[Extracted data entries]
******************************

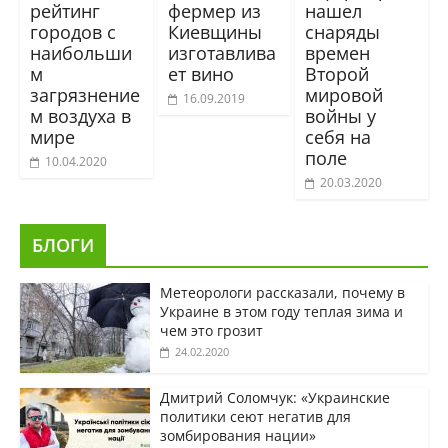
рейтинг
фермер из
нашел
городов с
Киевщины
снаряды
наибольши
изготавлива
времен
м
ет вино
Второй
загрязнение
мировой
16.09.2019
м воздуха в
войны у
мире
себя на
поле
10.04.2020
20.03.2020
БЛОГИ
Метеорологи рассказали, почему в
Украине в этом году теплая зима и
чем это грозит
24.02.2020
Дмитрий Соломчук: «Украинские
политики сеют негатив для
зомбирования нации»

******************************

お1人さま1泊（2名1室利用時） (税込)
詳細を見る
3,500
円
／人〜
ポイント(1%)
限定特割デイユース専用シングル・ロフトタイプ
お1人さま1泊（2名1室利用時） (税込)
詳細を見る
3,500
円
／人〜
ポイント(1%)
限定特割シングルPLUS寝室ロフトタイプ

******************************

§ TRY IT
Only the lines above from the line containing "限定特割デイユース専用シングル・ロフトタイプ" through the line containing "限定特割シングルPLUS寝室ロフトタイプ" should be retyped, exactly and with both ends included.

§ WRITTEN REPLY
限定特割デイユース専用シングル・ロフトタイプ
お1人さま1泊（2名1室利用時） (税込)
詳細を見る
3,500
円
／人〜
ポイント(1%)
限定特割シングルPLUS寝室ロフトタイプ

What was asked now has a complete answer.